I’m normally a calm person, but you know what? That idea can go and screw itself. I had to restart the game after around 4-5 hours of gameplay because I ran out of WP for discovering a place and not having the skills to unlock it. This game simply does its best to hinder your progression, oh and the only way to get WP is by either doing story missions (hey, I ran out of them!) the challenges (some can take a while to do, and you need them available) and lastly doing 50 hit combos in battle to gain CP that you can switch into WP. It’s not an easy task to gain WP, so if you waste them, prepare for one hell of a grinding session. What on earth were the developers thinking by putting in such a mechanic? That alone is enough to bring this title down; it’s a time wasting inclusion that’s so close to a game breaker. The only thing I can recommend – something I learnt from my mistake – is save every time you decide to spend the WP because, trust me, you’ll be thankful you did.

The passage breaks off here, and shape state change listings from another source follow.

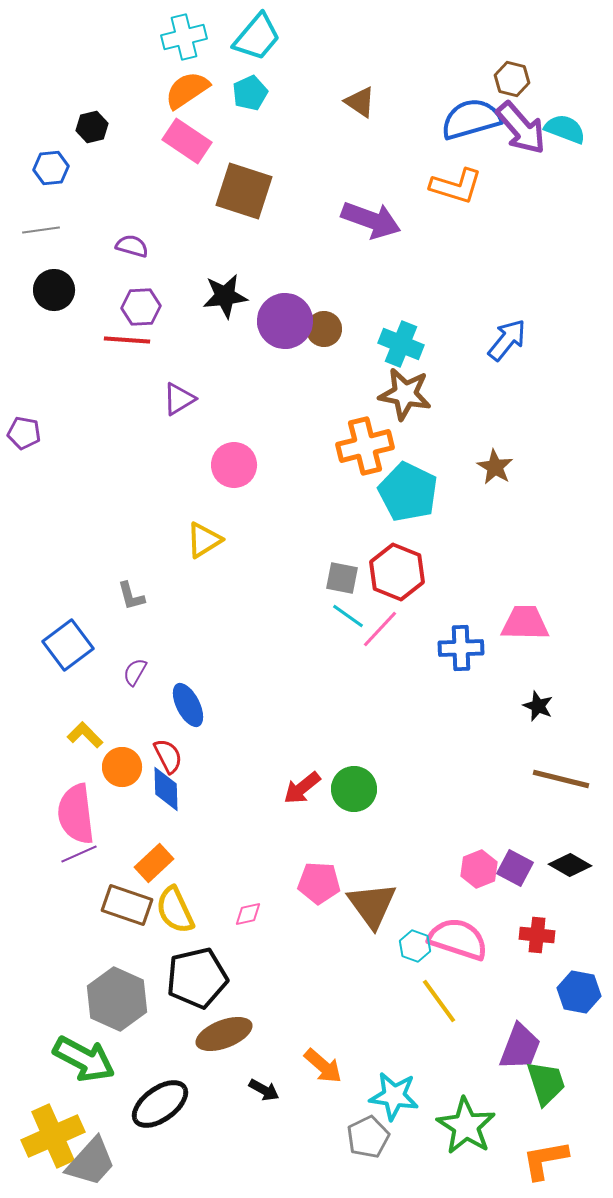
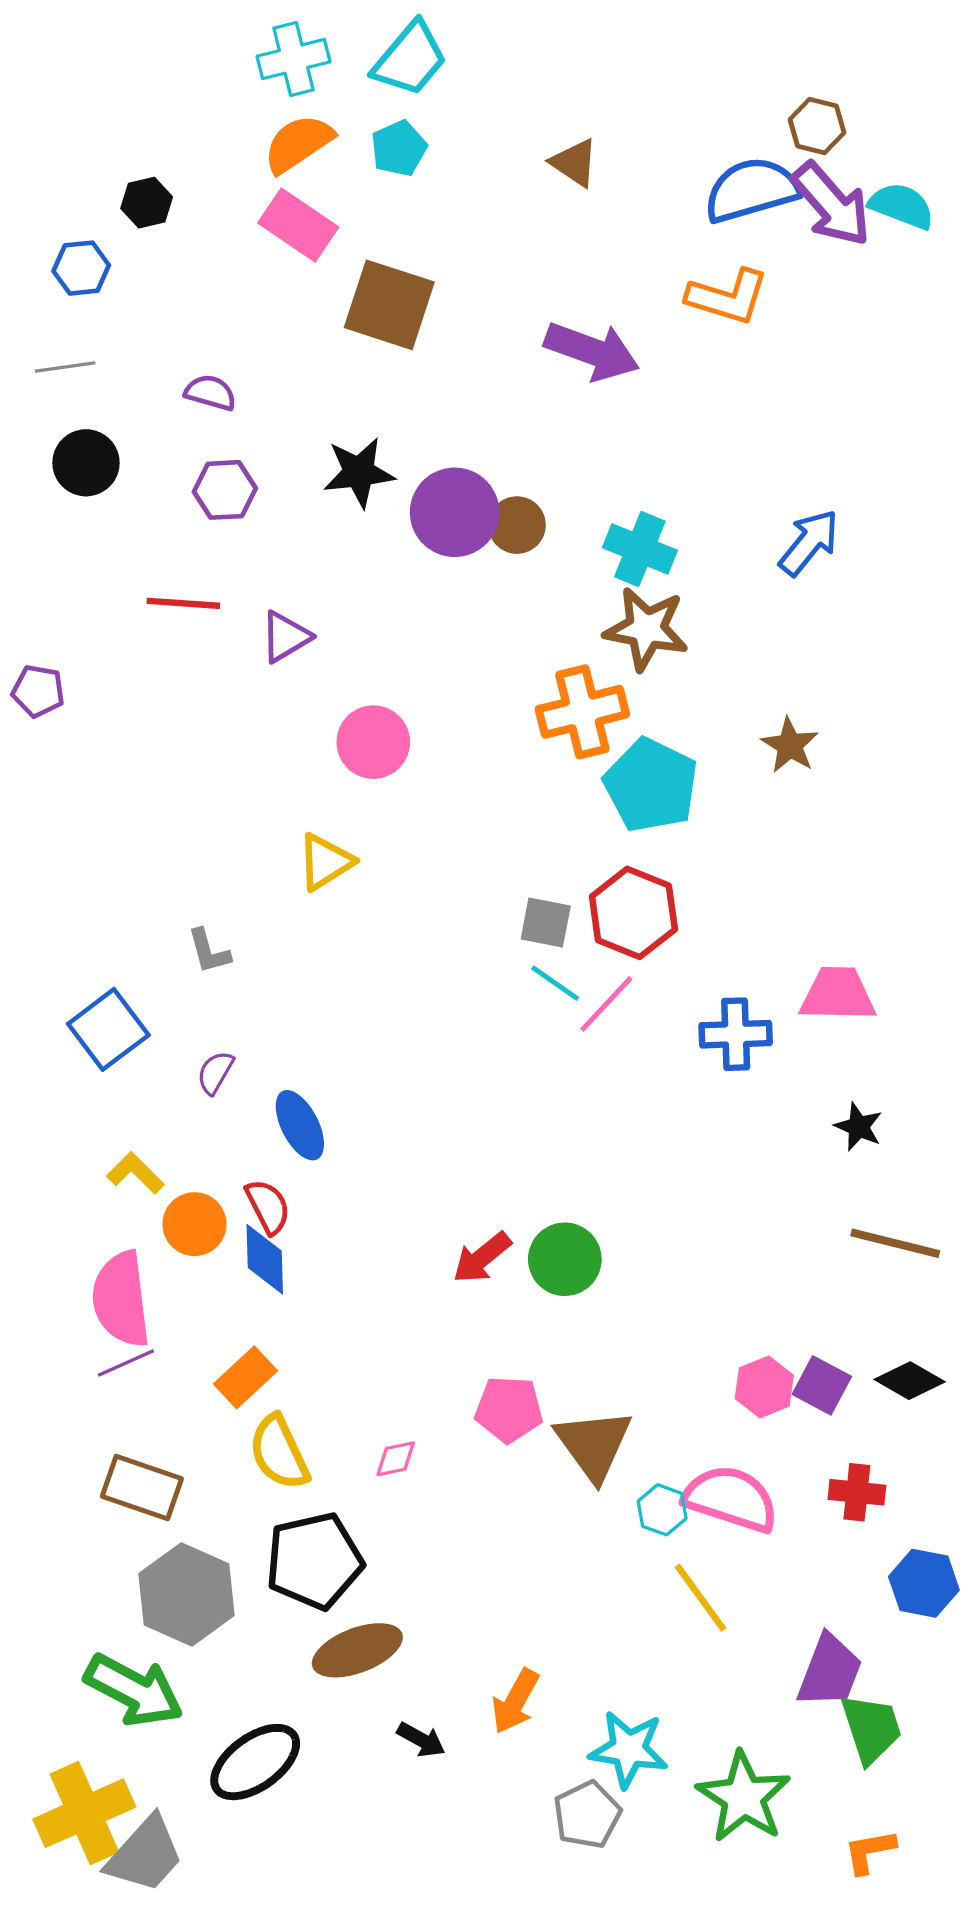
red line: (127, 340) -> (183, 603), moved
brown rectangle: (127, 905) -> (142, 1488), moved
orange arrow: (323, 1066) -> (515, 1701), turned 78
orange L-shape: (545, 1160) -> (870, 1851), size x0.7

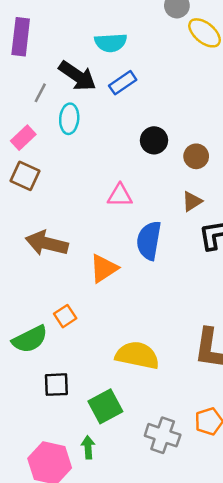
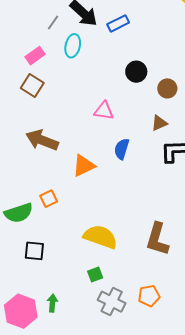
blue semicircle: (149, 241) -> (122, 149), size x0.7
green square: (105, 406) -> (95, 275), moved, size x0.6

The PSP has such a brilliant collection of Strategy RPGs, and I was ready to see if Blazing Souls Accelate would be another game – brilliant or just great – that I could add to my ever growing library for this genre. Accelate started on my good side, with a respectable combat system that rewarded players willing to flesh out the combo mechanics. However, a poor tutorial system and that ridiculous search mechanic twisted the game from fun to downright annoying – no game should cause you to grind a stupid amount to see the next part of the main story – and fed me the answer that I didn’t want to hear. I simply cannot cough up a recommendation for this game. I could maybe push it if you’ve beaten everything else and really need a game in this genre to play, but I warn you to read up all the tips and tricks for this game first before you just jump in – it’s going to be ugly if you don’t.